▸ Records excerpted from a collection:
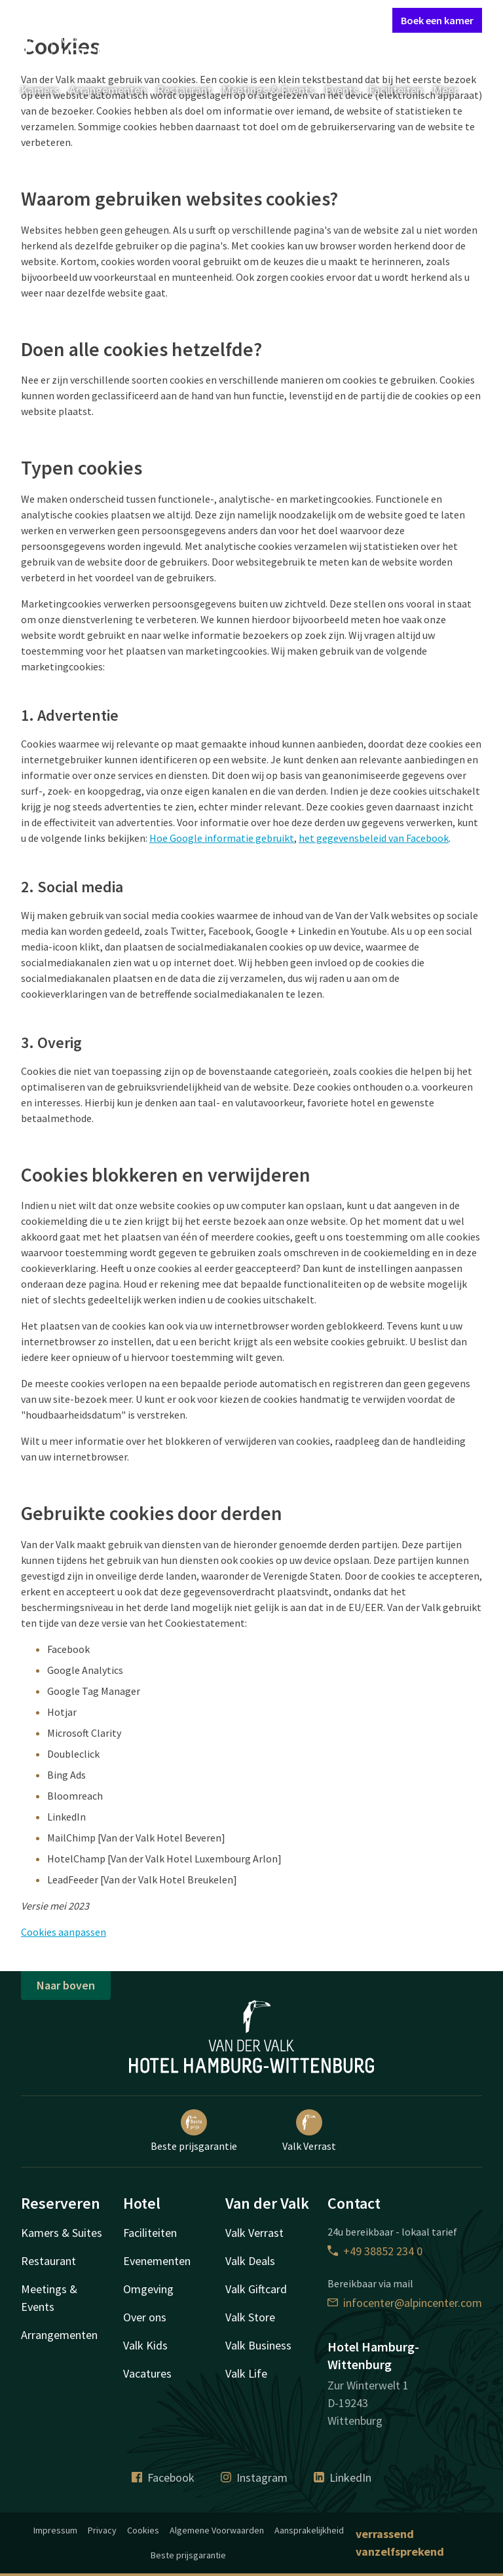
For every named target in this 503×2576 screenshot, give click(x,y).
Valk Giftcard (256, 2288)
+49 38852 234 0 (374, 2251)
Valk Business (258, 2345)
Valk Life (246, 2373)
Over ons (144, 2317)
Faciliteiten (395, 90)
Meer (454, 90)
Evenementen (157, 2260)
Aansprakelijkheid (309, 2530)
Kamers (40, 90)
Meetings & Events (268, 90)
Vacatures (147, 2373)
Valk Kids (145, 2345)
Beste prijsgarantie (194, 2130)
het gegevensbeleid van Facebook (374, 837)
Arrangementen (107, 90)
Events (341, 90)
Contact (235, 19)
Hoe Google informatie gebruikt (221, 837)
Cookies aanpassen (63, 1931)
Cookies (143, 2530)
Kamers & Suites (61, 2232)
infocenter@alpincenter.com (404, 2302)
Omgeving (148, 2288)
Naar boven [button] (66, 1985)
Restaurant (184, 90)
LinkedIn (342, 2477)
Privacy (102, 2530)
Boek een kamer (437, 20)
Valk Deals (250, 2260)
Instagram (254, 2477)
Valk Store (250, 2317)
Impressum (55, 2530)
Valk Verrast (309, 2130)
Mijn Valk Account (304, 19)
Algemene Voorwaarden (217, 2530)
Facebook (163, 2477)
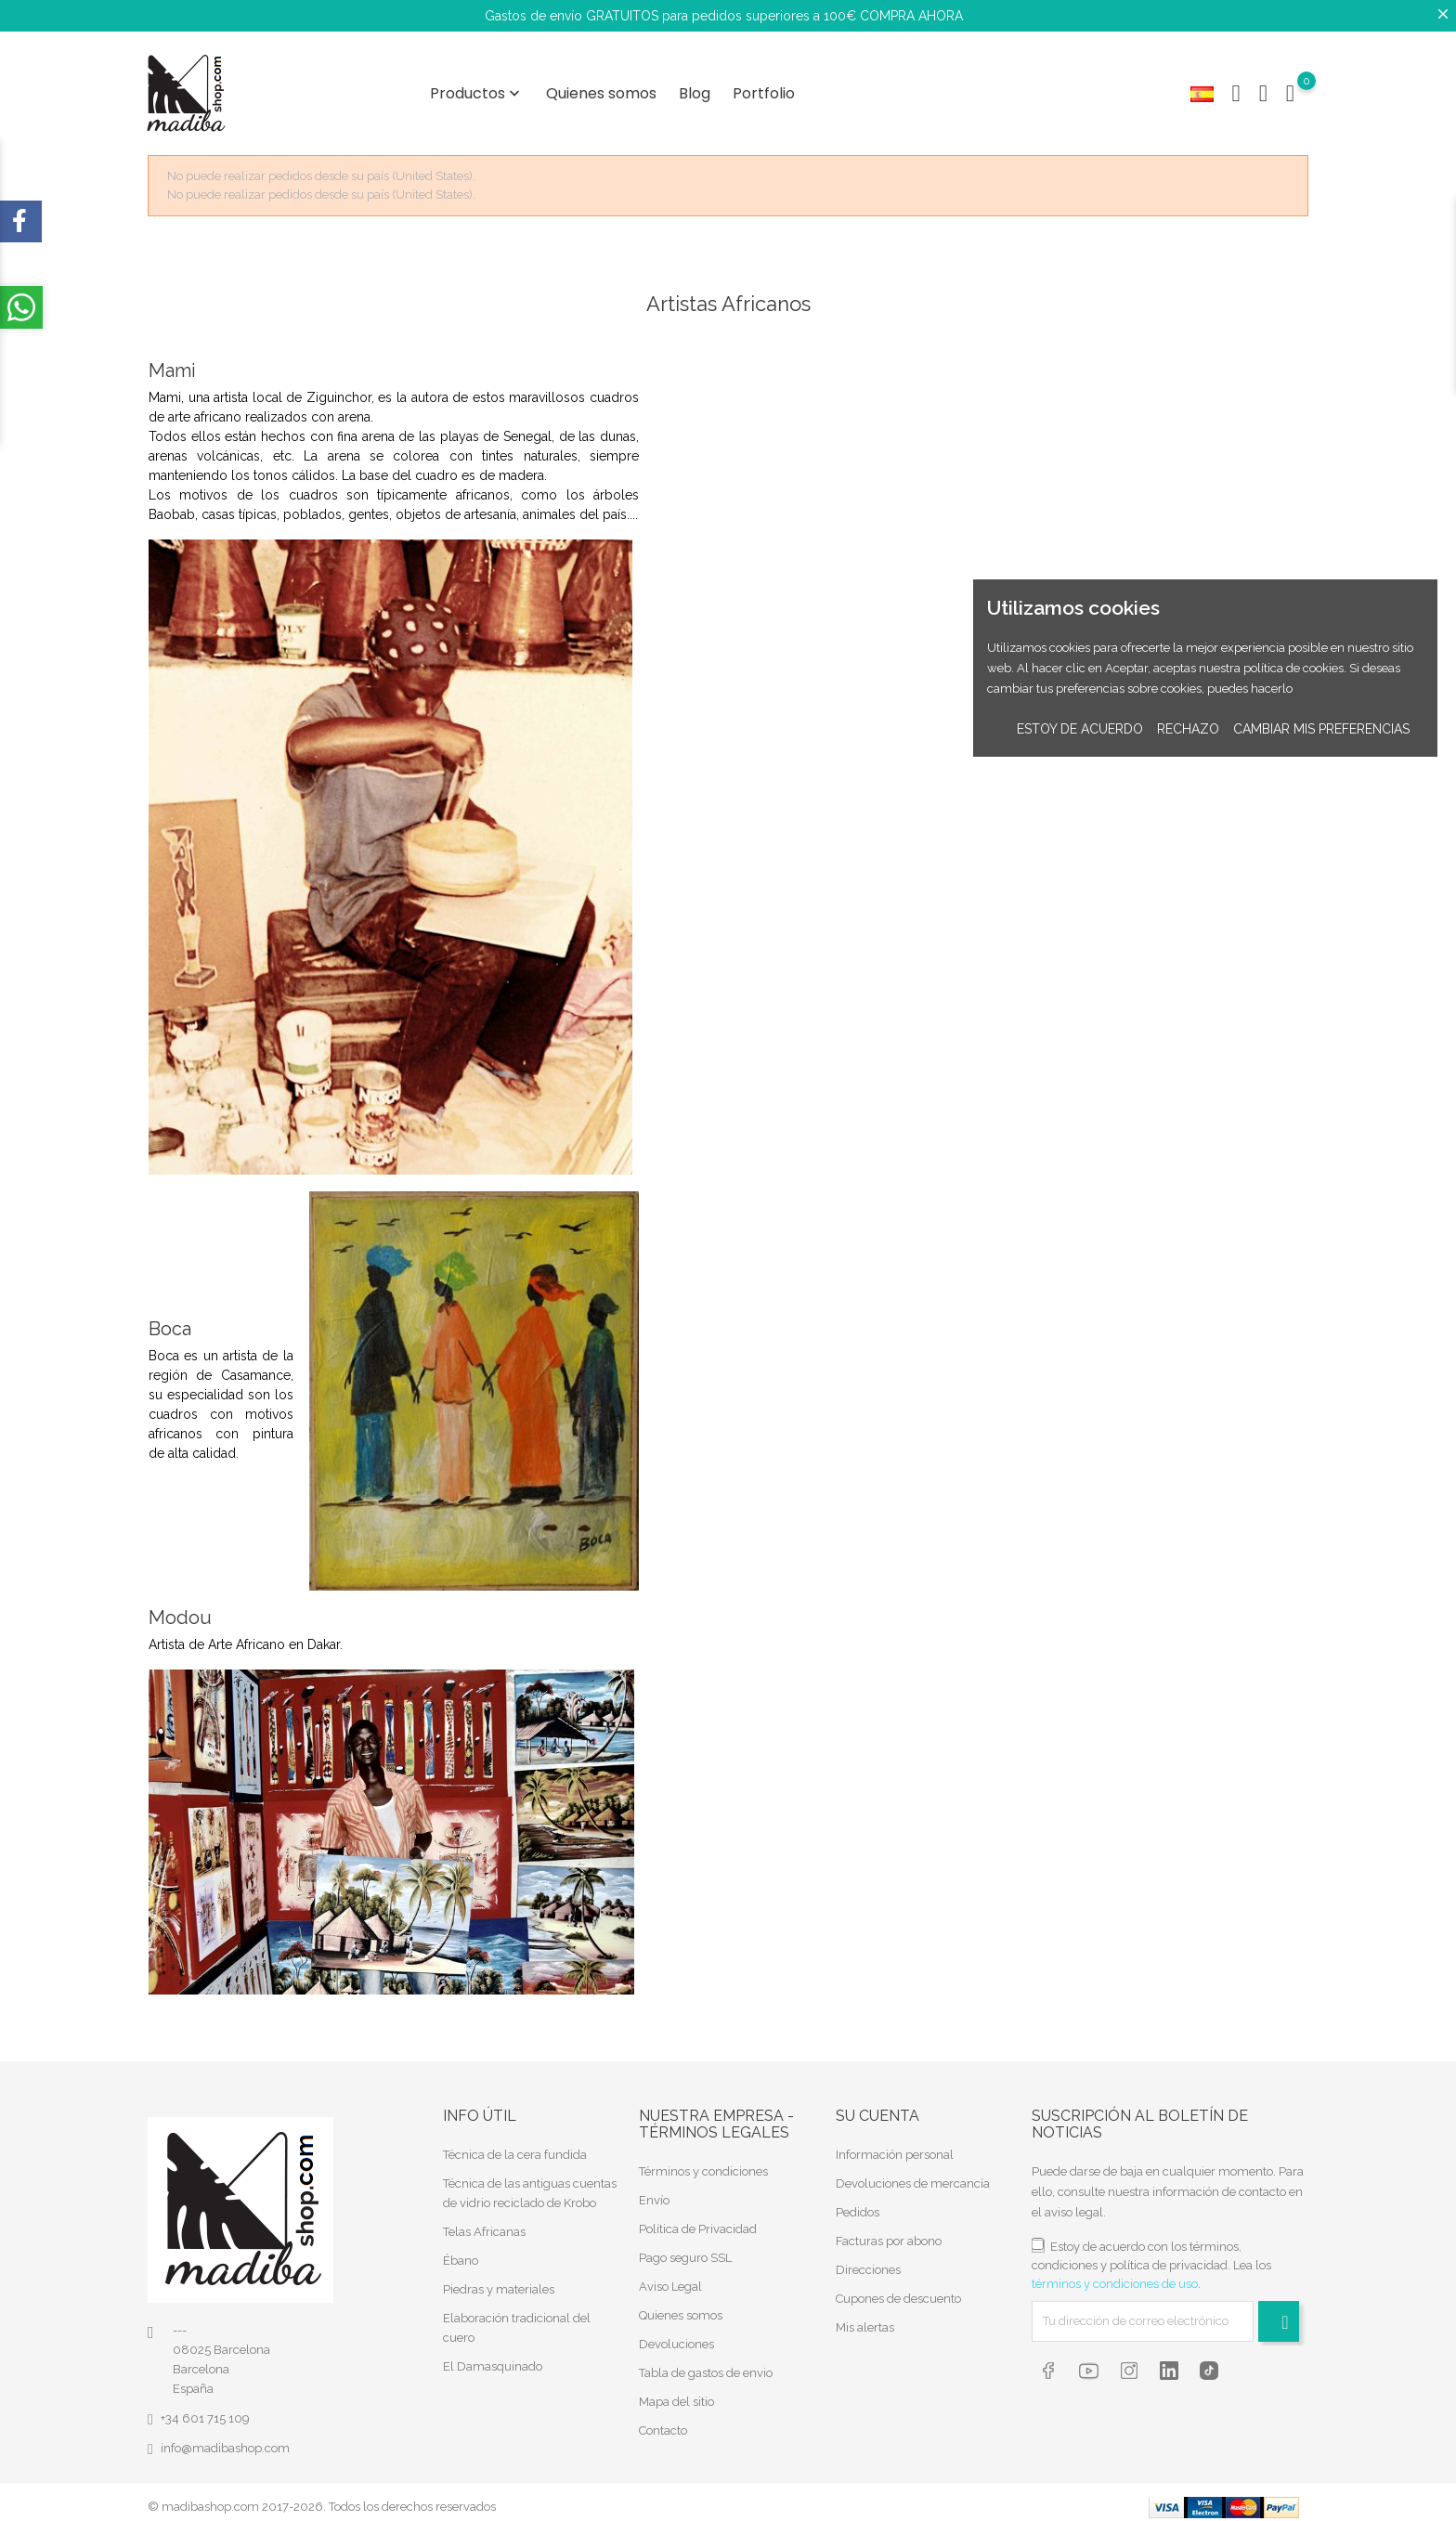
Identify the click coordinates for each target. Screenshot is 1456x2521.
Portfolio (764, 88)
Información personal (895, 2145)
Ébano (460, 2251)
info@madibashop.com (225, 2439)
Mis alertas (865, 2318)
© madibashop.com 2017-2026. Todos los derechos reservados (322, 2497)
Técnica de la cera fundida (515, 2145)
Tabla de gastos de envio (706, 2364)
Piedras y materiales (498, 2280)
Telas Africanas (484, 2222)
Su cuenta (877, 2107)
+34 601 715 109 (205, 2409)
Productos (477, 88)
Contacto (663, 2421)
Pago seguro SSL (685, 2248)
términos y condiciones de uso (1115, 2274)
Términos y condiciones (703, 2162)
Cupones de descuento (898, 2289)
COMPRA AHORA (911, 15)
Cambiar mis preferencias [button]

▸ Aim of the exercise: Could you retype every record exactly, leaving the pictures out?

▸ Your response:
For every named target in this 503×2576 screenshot, give click(x,y).
Valk Giftcard (256, 2288)
+49 38852 234 0 (374, 2251)
Valk Business (258, 2345)
Valk Life (246, 2373)
Over ons (144, 2317)
Faciliteiten (395, 90)
Meer (454, 90)
Evenementen (157, 2260)
Aansprakelijkheid (309, 2530)
Kamers (40, 90)
Meetings & Events (268, 90)
Vacatures (147, 2373)
Valk Kids (145, 2345)
Beste prijsgarantie (194, 2130)
het gegevensbeleid van Facebook (374, 837)
Arrangementen (107, 90)
Events (341, 90)
Contact (235, 19)
Hoe Google informatie gebruikt (221, 837)
Cookies aanpassen (63, 1931)
Cookies (143, 2530)
Kamers & Suites (61, 2232)
infocenter@alpincenter.com (404, 2302)
Omgeving (148, 2288)
Naar boven [button] (66, 1985)
Restaurant (184, 90)
LinkedIn (342, 2477)
Privacy (102, 2530)
Boek een kamer (437, 20)
Valk Deals (250, 2260)
Instagram (254, 2477)
Valk Store (250, 2317)
Impressum (55, 2530)
Valk Verrast (309, 2130)
Mijn Valk Account (304, 19)
Algemene Voorwaarden (217, 2530)
Facebook (163, 2477)
Identify the click coordinates for each target. Screenshot is 1456x2521.
Portfolio (764, 88)
Información personal (895, 2145)
Ébano (460, 2251)
info@madibashop.com (225, 2439)
Mis alertas (865, 2318)
© madibashop.com 2017-2026. Todos los derechos reservados (322, 2497)
Técnica de la cera fundida (515, 2145)
Tabla de gastos de envio (706, 2364)
Piedras y materiales (498, 2280)
Telas Africanas (484, 2222)
Su cuenta (877, 2107)
+34 601 715 109 (205, 2409)
Productos (477, 88)
Contacto (663, 2421)
Pago seguro SSL (685, 2248)
términos y condiciones de uso (1115, 2274)
Términos y condiciones (703, 2162)
Cupones de descuento (898, 2289)
COMPRA AHORA (911, 15)
Cambiar mis preferencias [button]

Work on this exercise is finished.